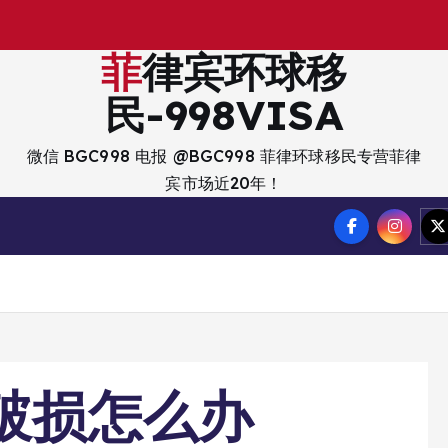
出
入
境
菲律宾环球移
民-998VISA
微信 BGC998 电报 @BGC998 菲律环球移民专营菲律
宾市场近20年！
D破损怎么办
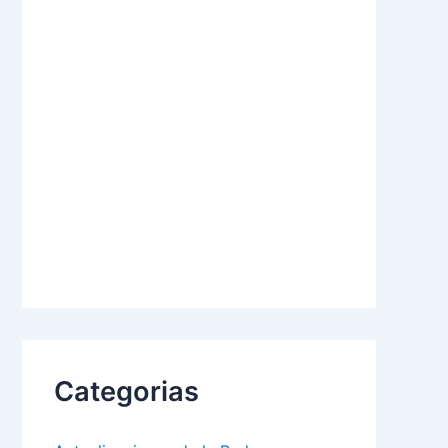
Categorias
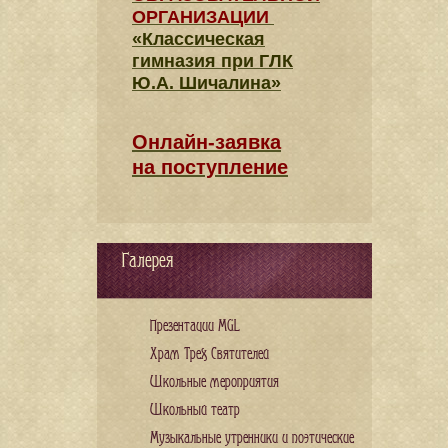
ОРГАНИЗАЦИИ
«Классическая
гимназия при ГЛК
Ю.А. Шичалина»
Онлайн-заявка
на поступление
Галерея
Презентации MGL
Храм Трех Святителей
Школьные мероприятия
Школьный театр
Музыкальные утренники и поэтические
--
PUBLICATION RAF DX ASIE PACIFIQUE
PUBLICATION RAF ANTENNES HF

**Task item**
Find "Презентации MGL" in the entries above and copy that whole line exactly, then each line after it through the line that contains "Музыкальные утренники и поэтические".

**Expected answer**
Презентации MGL
Храм Трех Святителей
Школьные мероприятия
Школьный театр
Музыкальные утренники и поэтические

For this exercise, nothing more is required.